Comment 6 Sune Vuorela 2024-01-24 07:45:20 UTC
(In reply to Saladin Shaban from comment #5)
> Diggin some more into the issue:
> https://chat.openai.com/share/d2f74bc7-6c7b-437d-ac17-e71ae73f689b
> 
> The problem now is the way TinyTextEntity's are sorted according to their
> positions from left to right. This seems to be crucial to the text selection
> logic, and cannot be changed without extensive modifications.
> 
> I'm not sure about the right way to proceed from here. Some possibilities
> are:
> 
> 1- Reorder the text in the Find bar before performing a search, with Qt's
> equivalent of fribidi_reorder_line().
> 
> 2- For text-based documents, delegate search and selection to the
> QTextDocument class itself.
> 
> 3- Skip sorting the text entities, and adjust the search and selection
> methods accordingly.
> 
> The first option is the least intrusive, while the second seems to offer
> greater possibilities, like handling the peculiarities of Arabic search and
> other languages:
> 
> https://community.scripture.software.sil.org/t/search-arabic-text-without-
> tashkeel/882
> https://help-nl.oclc.org/Discovery_and_Reference/WorldCat_Discovery/
> Release_notes/2023_release_notes/
> 040WorldCat_Discovery_release_notes_Arabic_language_support
> 
> QTextDocument doesn't seem to support these yet, but it's something I might
> be able to contribute to Qt.

There is https://invent.kde.org/graphics/okular/-/merge_requests/595 which claims to fix it.

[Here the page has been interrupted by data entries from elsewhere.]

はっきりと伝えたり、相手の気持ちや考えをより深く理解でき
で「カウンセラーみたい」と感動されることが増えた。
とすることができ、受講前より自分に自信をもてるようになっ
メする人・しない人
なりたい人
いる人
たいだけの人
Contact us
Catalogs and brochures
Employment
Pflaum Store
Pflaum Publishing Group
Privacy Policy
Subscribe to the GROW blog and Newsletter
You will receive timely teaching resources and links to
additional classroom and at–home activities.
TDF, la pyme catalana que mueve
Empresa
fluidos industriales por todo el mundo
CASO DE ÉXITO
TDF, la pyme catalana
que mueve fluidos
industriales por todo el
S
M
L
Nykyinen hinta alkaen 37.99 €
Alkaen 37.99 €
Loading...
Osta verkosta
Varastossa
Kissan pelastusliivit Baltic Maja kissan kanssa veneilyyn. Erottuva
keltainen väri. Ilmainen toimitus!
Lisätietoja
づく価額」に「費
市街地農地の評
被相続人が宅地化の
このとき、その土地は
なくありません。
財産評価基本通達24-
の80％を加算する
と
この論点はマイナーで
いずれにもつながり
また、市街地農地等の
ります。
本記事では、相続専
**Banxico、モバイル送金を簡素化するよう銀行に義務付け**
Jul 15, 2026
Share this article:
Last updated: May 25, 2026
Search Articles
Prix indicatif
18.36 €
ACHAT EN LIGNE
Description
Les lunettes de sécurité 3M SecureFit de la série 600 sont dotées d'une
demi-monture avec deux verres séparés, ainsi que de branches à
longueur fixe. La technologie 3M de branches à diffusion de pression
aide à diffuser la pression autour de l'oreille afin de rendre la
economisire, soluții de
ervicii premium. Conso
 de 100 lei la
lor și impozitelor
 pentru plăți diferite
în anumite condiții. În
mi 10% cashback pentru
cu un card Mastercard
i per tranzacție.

Though it likely introduces a significant memory leak.

I don't know enough about any RTL language to be able to really test and work on it, but I have prepared https://invent.kde.org/graphics/okular/-/merge_requests/905 which should make it easier with the memory management on top of it.
Comment 7 Saladin Shaban 2024-01-28 04:10:25 UTC
(In reply to Sune Vuorela from comment #6)
> 
> There is https://invent.kde.org/graphics/okular/-/merge_requests/595 which
> claims to fix it. Though it likely introduces a significant memory leak.
> 
> I don't know enough about any RTL language to be able to really test and
> work on it, but I have prepared

I tested !595 and I'm having similar issues to those reported by chfanzil in:
https://phabricator.kde.org/D10455

> https://invent.kde.org/graphics/okular/-/merge_requests/905 which should
> make it easier with the memory management on top of it.

Thank you for that.
I haven't used C++ in a while. All that memory management stuff looks scary to me.

I need to get a few things off my hands, then I'll be able to investigate RTL issues more thoroughly in different backends.